■ ABOUT THIS TASK
Look through the data that follows and work out how many lines contain the string "Promotion". Nothing but that number should be given.

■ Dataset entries

*-*-*

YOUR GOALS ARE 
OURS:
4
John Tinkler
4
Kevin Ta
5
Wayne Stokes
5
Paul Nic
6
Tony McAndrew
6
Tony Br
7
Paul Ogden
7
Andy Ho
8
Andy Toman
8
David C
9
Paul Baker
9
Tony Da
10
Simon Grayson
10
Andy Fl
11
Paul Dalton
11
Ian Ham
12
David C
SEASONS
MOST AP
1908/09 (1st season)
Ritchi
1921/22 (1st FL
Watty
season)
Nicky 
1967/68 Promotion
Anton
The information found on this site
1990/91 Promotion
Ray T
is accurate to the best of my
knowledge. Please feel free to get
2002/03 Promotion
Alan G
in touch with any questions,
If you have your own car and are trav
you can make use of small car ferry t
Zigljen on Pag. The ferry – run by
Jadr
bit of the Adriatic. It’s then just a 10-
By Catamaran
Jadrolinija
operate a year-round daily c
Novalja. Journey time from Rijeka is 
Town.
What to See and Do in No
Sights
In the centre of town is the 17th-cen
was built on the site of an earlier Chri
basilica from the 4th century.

*-*-*

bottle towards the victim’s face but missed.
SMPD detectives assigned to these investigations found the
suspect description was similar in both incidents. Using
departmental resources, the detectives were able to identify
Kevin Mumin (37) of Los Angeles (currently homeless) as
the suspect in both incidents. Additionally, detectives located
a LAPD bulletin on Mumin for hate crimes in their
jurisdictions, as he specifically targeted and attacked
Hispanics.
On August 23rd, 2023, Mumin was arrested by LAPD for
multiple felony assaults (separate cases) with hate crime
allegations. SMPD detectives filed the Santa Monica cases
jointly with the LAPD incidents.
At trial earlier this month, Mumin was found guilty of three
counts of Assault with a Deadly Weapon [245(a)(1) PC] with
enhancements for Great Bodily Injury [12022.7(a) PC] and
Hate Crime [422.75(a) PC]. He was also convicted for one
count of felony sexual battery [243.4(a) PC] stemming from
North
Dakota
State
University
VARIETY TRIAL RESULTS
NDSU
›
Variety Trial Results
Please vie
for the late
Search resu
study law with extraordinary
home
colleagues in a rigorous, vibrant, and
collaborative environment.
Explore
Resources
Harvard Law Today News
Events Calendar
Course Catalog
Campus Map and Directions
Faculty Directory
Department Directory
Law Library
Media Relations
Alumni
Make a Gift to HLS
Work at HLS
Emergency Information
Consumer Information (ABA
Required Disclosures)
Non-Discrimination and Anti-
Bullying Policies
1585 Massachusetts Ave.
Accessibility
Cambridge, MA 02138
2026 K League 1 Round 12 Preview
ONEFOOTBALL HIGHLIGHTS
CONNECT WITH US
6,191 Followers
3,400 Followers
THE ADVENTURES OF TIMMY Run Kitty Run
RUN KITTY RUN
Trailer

*-*-*

■ SOLUTION
3